From beyond the glade, fear watched.

It had a texture to him—thick and muddy, dragging at the edges of his perception. He did not turn toward it. He never did. He had learned, early on, that adults preferred their worries unobserved.

They gathered without him, as they always did.

The inner sanctum smelled of old paper and incense burned too low. Lantern light caught on polished wood and the smooth faces of men who had survived war by becoming very good at deciding who was expendable.

Hisashi sat among them, hands folded into his sleeves, spine straight.

He listened.

"This power is unstructured."

"It appears outside inevitability."

"If bloodline becomes preference, hierarchy collapses."

The words slid past one another, careful and bloodless. No one said child. No one said fear.

Hisashi closed his eyes briefly.

In the darkness behind his lids, he saw two boys running across the compound years in the future—one laughing too loudly, the other trailing behind, already careful with his steps. Hiashi and Hizashi. Sunlight catching in their hair at different angles.

He opened his eyes.

"He goes around the head," one elder said.

That settled it.

When the doors slid open, chakra flared around the room, sharp and defensive.

Hōko stepped inside with an easy grin, hands tucked behind his back. He glanced around, eyes bright, posture loose in a way that set every instinct on edge.

"Hokocchi," he said cheerfully. "You were talking about me again."

No one corrected the familiarity.

He knelt without being told and produced a small object from his robes, setting it gently on the low table.

A silk doll.

It was plain—pale fabric, carefully stitched, limbs thin and soft.
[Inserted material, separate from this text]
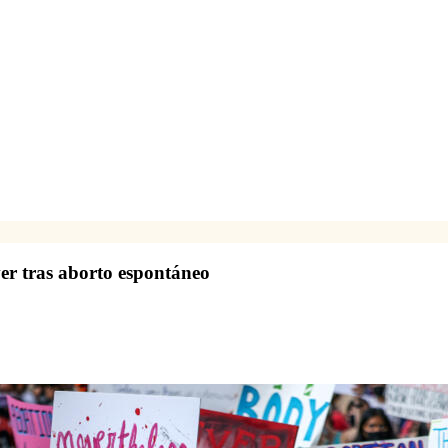
er tras aborto espontáneo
Across its brow, a single thread had been embroidered, precise and deliberate.

"A Hōko," he explained, tapping it once. "A doll for bad luck."

Silence stretched.

"I thought," Hōko continued, voice light, "that if the world keeps trying to hurt you… maybe you should let it hurt me instead."

Hisashi felt something twist in his chest.

The boy spoke of seals, but not as chains. Of marks meant to draw misfortune away, to catch assassination attempts and karmic backlash before they reached the Main House. A spiritual lightning rod, he called it.

"The Branch House could hold it," Hōko said. "That's what we're for, right? Protecting the family."

There was no resentment in his tone. Only certainty.

"If I put my divinity somewhere small," he added, almost thoughtfully, "maybe it won't scare you anymore."

They tested him.

The sparring match was brutal in its restraint.

Jōnin attacked with everything short of killing intent. Hōko answered each strike with a single motion—one finger here, a gentle redirection there. Chakra points dimmed like stars slipping behind clouds.

When it ended, he stood alone at the center of the room, untouched. The air screamed softly around him, warped into curves the walls could not contain.

His eyes burned like a second sky.

"The geometry of this world is small," Hōko said calmly. "The lineage you worship is a shadow."

He looked at them—not in anger, but with clarity sharp enough to hurt.

"Throughout heaven and earth," he finished, "I alone am the honored one."

Then he bowed his head.

"Go ahead," he said softly. "I trust you."

The first seal burned into his brow.

Hōko smiled as the Cage closed, believing he had saved them.

Hisashi did not smile back.

He saw, with sickening clarity, how easily a ritual meant to carry pain could become a ledger. How protection could be rewritten as obligation. How a single willing sacrifice could justify generations of debt.

But he said nothing.

He would learn, later, how often silence could shape the future.